The analysis included multiple salmonid species (Fig. 4). Publicly available genomes were used for Atlantic salmon [Salmo salar (Lien et al., 2016)] and lake trout [Salvelinus namaycush (Smith et al., 2022)], while privately downloaded NCBI assemblies were utilized for Chinook salmon [Oncorhynchus tshawytscha (Christensen et al., 2018)], rainbow trout [Oncorhynchus mykiss (Berthelot et al., 2014)], and chum salmon [Oncorhynchus keta (Lee and Kim, 2019)].

FIG. 4.

Phylogenetic relationships of selected Salmonidae species and the catostomid fish (Myxocyprinus asiaticus), showing major WGD events (red diamonds) and estimated divergence times. Ts3R occurred $\sim 300$ Mya, Ss4R $\sim 80$ Mya, and Cat-4R $\sim 60$ Mya. Mya, million years ago.

Atlantic salmon (Salmo salar, ID: 28938) has a genome size of 2.24 Gb assembled into 29 chromosomes (NCBI GCA_905237065.2). The assembly is unmasked, with noncoding regions accounting for approximately 2.17 Gb. Unplaced sequences labeled “NW_” in the GFF file were removed to improve assembly quality.

Lake trout (Salvelinus namaycush, ID: 63989) has a genome size of 2.35 Gb across 4,121 contigs (NCBI GCA_013841185.1), released on May 24, 2022. The assembly is unmasked.

Chinook salmon (Oncorhynchus tshawytscha, ID: 64176) has a genome size of 2.3 Gb organized into 34 chromosomes and 9982 contigs within 9977 scaffolds, containing 2313 gaps. The Scaffold N50 and Contig N50 are both 2.9 Mb, indicating moderate continuity.

Rainbow trout (Oncorhynchus mykiss, ID: 63876) has a 2.3 Gb genome comprising 32 chromosomes, 1228 contigs, and 938 scaffolds with 196 gaps. The assembly quality is high, with Scaffold N50 of 39.2 Mb and Contig N50 of 15.6 Mb.

Chum salmon (Oncorhynchus keta, ID: 64186) has a genome size of 2.6 Gb assembled into 37 chromosomes and 17,497 contigs within 17,479 scaffolds, including 3405 gaps. Both Scaffold N50 and Contig N50 are approximately 2 Mb.

Table 2 reports the total number of gene pairs in synteny blocks across species. Note that these totals may appear smaller than the sum of synteny block pairs shown in Tables 3–5. This discrepancy occurs because the same gene pair can belong to multiple candidate blocks prior to filtering. When applying mean similarity cutoffs at the block level, some blocks (and their pairs) are excluded, and duplicate gene pairs are removed, leading to a reduced final count.

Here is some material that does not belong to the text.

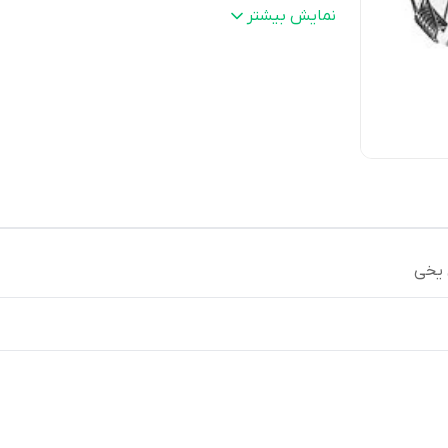
جنس رویه
:
abs
نمایش بیشتر
 یخی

3.1. Similarity distributions across salmonid genomes

Figure A1 in Appendix A1 illustrates the distribution of similarity scores for individual gene pairs and gene pairs within synteny blocks across the five salmonid species, providing insights into WGD events. The local peaks observed in both distributions reflect the synchronicity of gene duplications associated with WGD. Distinct local peaks in these distributions reflect the synchronicity of gene duplications tied to WGD, corresponding to evolutionary periods marked by significant genomic changes. Analyzing these patterns allows inference of both the timing and ploidy levels of WGD events.

Notably, the two local peaks in the similarity distributions of synteny blocks, around 75% and 90%, specify the differential conservation levels. This distribution pattern is similar to that of individual gene pairs, where two distinct peaks similarly reflect varying degrees of conservation or divergence but may not capture the broader evolutionary context as effectively as synteny blocks.

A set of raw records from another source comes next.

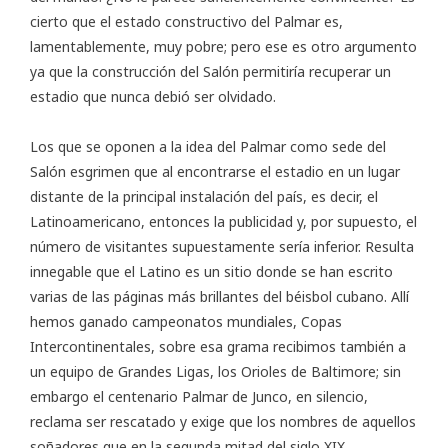
cierto que el estado constructivo del Palmar es,
lamentablemente, muy pobre; pero ese es otro argumento
ya que la construcción del Salón permitiría recuperar un
estadio que nunca debió ser olvidado.
Los que se oponen a la idea del Palmar como sede del
Salón esgrimen que al encontrarse el estadio en un lugar
distante de la principal instalación del país, es decir, el
Latinoamericano, entonces la publicidad y, por supuesto, el
número de visitantes supuestamente sería inferior. Resulta
innegable que el Latino es un sitio donde se han escrito
varias de las páginas más brillantes del béisbol cubano. Allí
hemos ganado campeonatos mundiales, Copas
Intercontinentales, sobre esa grama recibimos también a
un equipo de Grandes Ligas, los Orioles de Baltimore; sin
embargo el centenario Palmar de Junco, en silencio,
reclama ser rescatado y exige que los nombres de aquellos
soñadores que en la segunda mitad del siglo XIX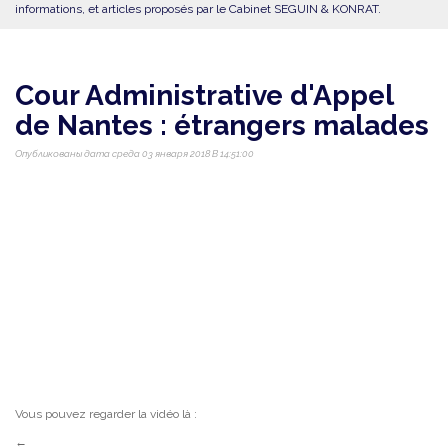
informations, et articles proposés par le Cabinet SEGUIN & KONRAT.
Cour Administrative d'Appel
de Nantes : étrangers malades
Опубликованы дата среда 03 января 2018 В 14:51:00
Vous pouvez regarder la vidéo là :
←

The presence of an ambiguous peak around 95% in the distribution of synteny blocks points to a subset of highly conserved genomic segments. This observation likely suggests segmental duplications in the conservation of these genomic regions or assembly errors.

We further validated the cutoff inference approach using synthetic data generated under a two-component Gaussian mixture model (parameters chosen based on empirical similarity peaks). The estimated cutoff closely matched the theoretical decision boundary, confirming the robustness of our likelihood-based method (Fig. A2 in Appendix A2).

4. RESULTS

Synteny block analysis across five Salmoninae genomes reveals distinct post-polyploidization patterns of gene retention and loss. As expected, reducing the block size threshold from 5 to 3 increases both singleton and gene pair counts due to the less stringent requirements for synteny block formation.

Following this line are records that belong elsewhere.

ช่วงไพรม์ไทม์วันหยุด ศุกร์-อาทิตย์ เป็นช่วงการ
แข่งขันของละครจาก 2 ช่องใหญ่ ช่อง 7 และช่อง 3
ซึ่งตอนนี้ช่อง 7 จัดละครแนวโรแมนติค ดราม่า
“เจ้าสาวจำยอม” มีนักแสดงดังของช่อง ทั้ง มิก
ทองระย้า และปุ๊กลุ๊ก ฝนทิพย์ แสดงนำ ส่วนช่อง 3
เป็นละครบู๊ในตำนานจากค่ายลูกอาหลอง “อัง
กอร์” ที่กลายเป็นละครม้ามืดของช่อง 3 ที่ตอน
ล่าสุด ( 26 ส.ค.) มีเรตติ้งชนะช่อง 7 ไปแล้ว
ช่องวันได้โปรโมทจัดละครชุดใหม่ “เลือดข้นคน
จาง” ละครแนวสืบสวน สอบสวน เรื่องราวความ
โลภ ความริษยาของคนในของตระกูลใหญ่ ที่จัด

Despite variation in block size and species, similarity cutoffs remain stable, ranging from 0.831 to 0.859, indicating consistent criteria for defining synteny blocks based on sequence similarity and gene collinearity.

The crumble constant (c), representing the proportion of conserved syntenic regions, increases as block size decreases (Fig. 5). This pattern indicates that smaller blocks are the outcome of structural erosion—a phenomenon known as block crumble—reflecting accumulated gene loss, duplication, and rearrangement.

FIG. 5.

Left plot showing the crumble coefficients (c) for different Salmonidae species across synteny block sizes ( $\geq 3$ , $\geq 4$ , and $\geq 5$ genes). Right plot showing the total gene pairs for different Salmonidae species across synteny block sizes ( $\geq 3$ , $\geq 4$ , and $\geq 5$ genes).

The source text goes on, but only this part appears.